Biostratigraphy and paleoecological significance of calcareous nannofossils from the Upper Cretaceous of Gabal Oneigah in the Northeastern Sinai (Egypt)

by Akmal M. Marzouk, Tanta

MARZOUK, A.M. (2004): Biostratigraphy and palaeoecological significance of calcareous nannofossils from Upper Cretaceous of Gabal Oneigah in the Northeastern Sinai (Egypt). Freiberger Forschungshefte, C 502: Paläontologie, Stratigraphie, Fazies (12): 51-76; Freiberg.

Abstract

The calcareous nannofloras of about 70 samples from the about 200 m thick Upper Cretaceous of Gabal Oneigah (NE Sinai) have been analysed quantitatively in order to determine compositional variations and to improve paleoecological interpretations as well as biostratigraphic resolution. The biostratigraphic zonation recognized in the studied section is compared with those established in other regions. The Cretaceous nannofloras of the NE Sinai are similar to other regions of the Tethys.
The two solution-resistant species Micula decussata and Watznaueria barnesae are predominant in most samples. Watznaueria barnesae reaches its highest abundance during the Late Santonian-Campanian followed by a sharp decrease during the Maastrichtian. Micula decussata is more abundant in the Maastrichtian than in the Campanian. During the Late Santonian-Campanian dissolution led to a marked increase in the abundance of Watznaueria barnesae (< 70% of total assemblage).
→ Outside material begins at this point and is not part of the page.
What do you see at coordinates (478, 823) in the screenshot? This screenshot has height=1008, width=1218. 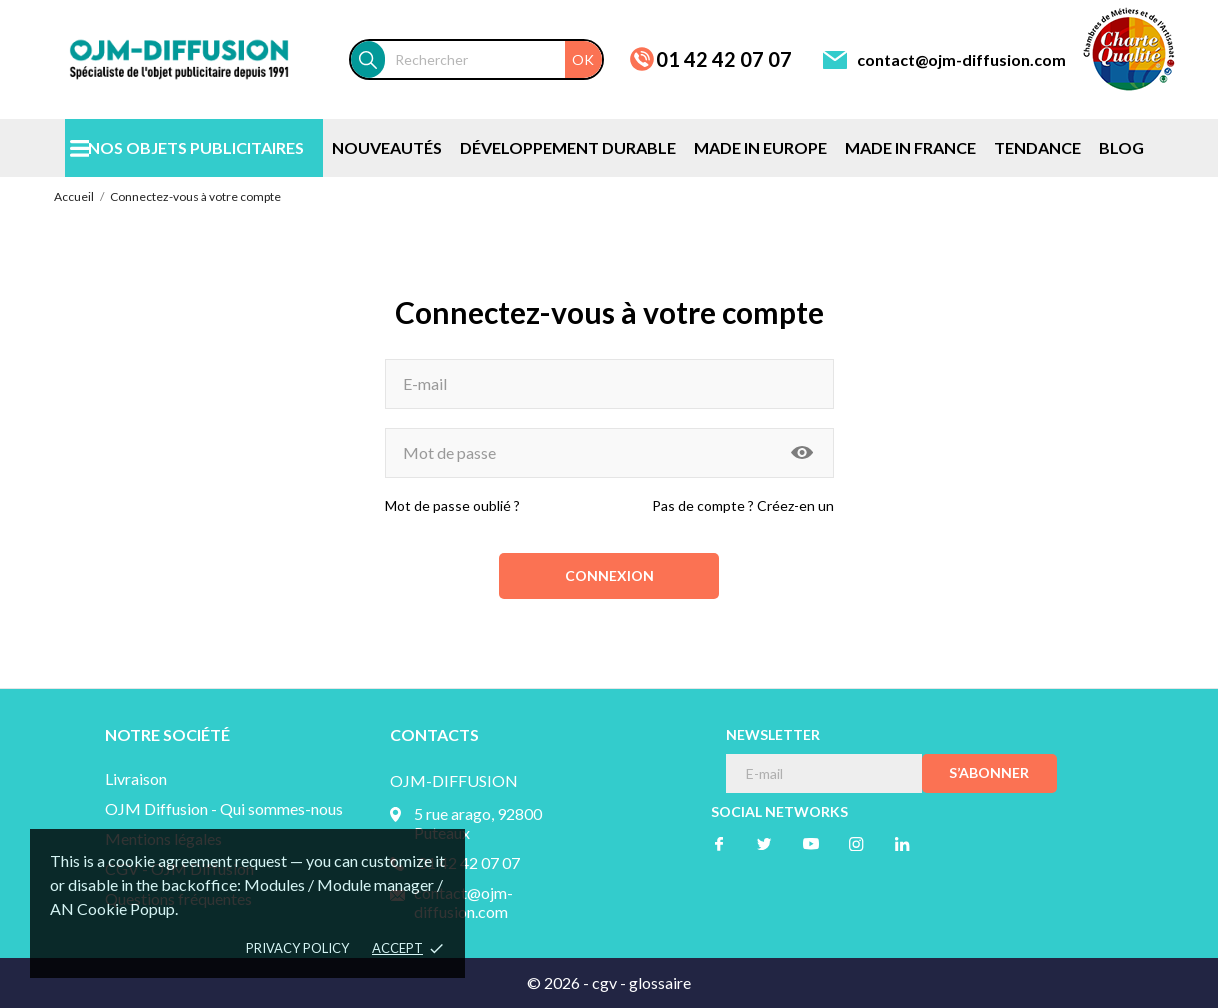 I see `5 rue arago, 92800 Puteaux` at bounding box center [478, 823].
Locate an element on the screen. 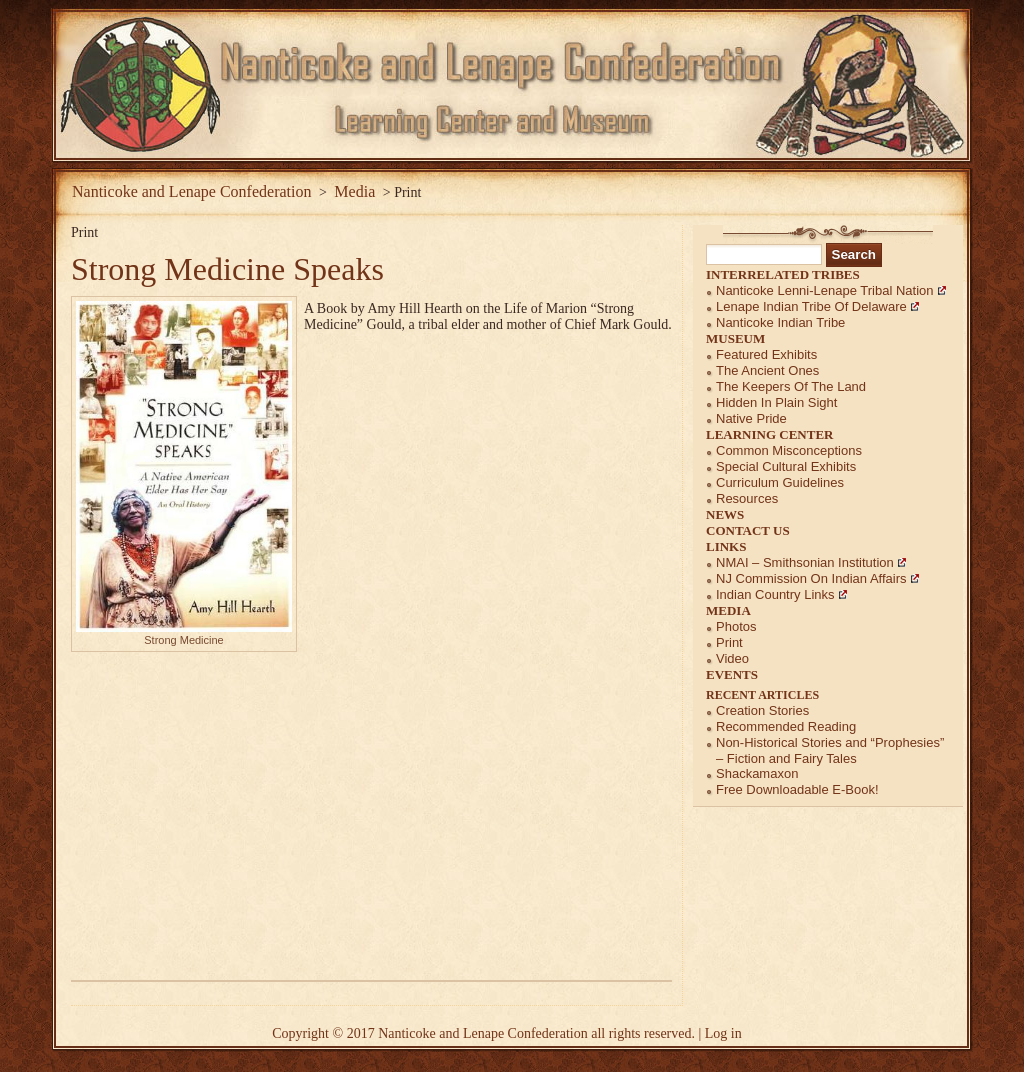 This screenshot has height=1072, width=1024. Contact Us is located at coordinates (748, 530).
However, dissolution has generally not altered the composition of the nannofossil assemblages as evidenced by the good preservation of even delicate species such as Zeugrhabdotus spp. under the SEM and the presence of species susceptible to dissolution, such as Tranolithus phacelosus and Prediscosphaera spinosa.
The large Total Organic Matter content (TOM < 14.6%) indicates enhanced productivity during most of the Campanian and Earliest Maastrichtian, whereas productivity decreases during the Middle-Late Maastrichtian. Calcareous nannofossil species are grouped into high- and low productivity indicators, which allows the determination of the Nannofossil Index of Productivity (NIP) to record paleoproductivity changes. The NIP curve indicates relative rise in productivity through the later Santonian to Campanian followed by a decrease during most of the Maastrichtian. The Upper Cretaceous sequence of the NE Sinai has been deposited in a regional high productive regime associated with a large-scale upwelling system along the southern margins of the Tethys active from the Late Santonian to the Late Maastrichtian.